━━━ Exercise input

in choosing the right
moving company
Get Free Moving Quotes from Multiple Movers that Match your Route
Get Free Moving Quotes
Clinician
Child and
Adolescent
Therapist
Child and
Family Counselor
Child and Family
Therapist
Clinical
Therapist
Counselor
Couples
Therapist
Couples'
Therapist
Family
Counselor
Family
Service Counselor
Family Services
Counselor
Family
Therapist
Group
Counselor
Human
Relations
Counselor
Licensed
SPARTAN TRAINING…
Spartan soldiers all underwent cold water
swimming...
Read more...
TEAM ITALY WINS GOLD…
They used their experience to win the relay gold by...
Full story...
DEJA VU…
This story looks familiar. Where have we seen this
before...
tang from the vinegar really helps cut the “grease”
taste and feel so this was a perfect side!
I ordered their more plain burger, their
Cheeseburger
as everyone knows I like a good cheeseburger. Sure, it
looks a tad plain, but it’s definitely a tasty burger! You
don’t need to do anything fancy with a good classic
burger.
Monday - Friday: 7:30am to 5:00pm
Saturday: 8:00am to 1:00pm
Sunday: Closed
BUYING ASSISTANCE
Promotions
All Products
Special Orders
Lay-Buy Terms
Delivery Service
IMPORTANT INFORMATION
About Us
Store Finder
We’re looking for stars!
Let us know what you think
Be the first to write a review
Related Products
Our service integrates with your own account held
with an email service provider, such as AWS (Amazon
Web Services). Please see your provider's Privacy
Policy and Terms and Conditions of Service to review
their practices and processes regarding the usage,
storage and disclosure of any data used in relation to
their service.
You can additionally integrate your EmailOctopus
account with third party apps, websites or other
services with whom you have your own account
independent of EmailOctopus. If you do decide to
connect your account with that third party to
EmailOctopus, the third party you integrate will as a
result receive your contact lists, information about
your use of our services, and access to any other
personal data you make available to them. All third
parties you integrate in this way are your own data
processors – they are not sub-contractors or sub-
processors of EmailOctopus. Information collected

━━━━━━

Exactly as written, transcribe every line shown above.

▸ **The answer**
in choosing the right
moving company
Get Free Moving Quotes from Multiple Movers that Match your Route
Get Free Moving Quotes
Clinician
Child and
Adolescent
Therapist
Child and
Family Counselor
Child and Family
Therapist
Clinical
Therapist
Counselor
Couples
Therapist
Couples'
Therapist
Family
Counselor
Family
Service Counselor
Family Services
Counselor
Family
Therapist
Group
Counselor
Human
Relations
Counselor
Licensed
SPARTAN TRAINING…
Spartan soldiers all underwent cold water
swimming...
Read more...
TEAM ITALY WINS GOLD…
They used their experience to win the relay gold by...
Full story...
DEJA VU…
This story looks familiar. Where have we seen this
before...
tang from the vinegar really helps cut the “grease”
taste and feel so this was a perfect side!
I ordered their more plain burger, their
Cheeseburger
as everyone knows I like a good cheeseburger. Sure, it
looks a tad plain, but it’s definitely a tasty burger! You
don’t need to do anything fancy with a good classic
burger.
Monday - Friday: 7:30am to 5:00pm
Saturday: 8:00am to 1:00pm
Sunday: Closed
BUYING ASSISTANCE
Promotions
All Products
Special Orders
Lay-Buy Terms
Delivery Service
IMPORTANT INFORMATION
About Us
Store Finder
We’re looking for stars!
Let us know what you think
Be the first to write a review
Related Products
Our service integrates with your own account held
with an email service provider, such as AWS (Amazon
Web Services). Please see your provider's Privacy
Policy and Terms and Conditions of Service to review
their practices and processes regarding the usage,
storage and disclosure of any data used in relation to
their service.
You can additionally integrate your EmailOctopus
account with third party apps, websites or other
services with whom you have your own account
independent of EmailOctopus. If you do decide to
connect your account with that third party to
EmailOctopus, the third party you integrate will as a
result receive your contact lists, information about
your use of our services, and access to any other
personal data you make available to them. All third
parties you integrate in this way are your own data
processors – they are not sub-contractors or sub-
processors of EmailOctopus. Information collected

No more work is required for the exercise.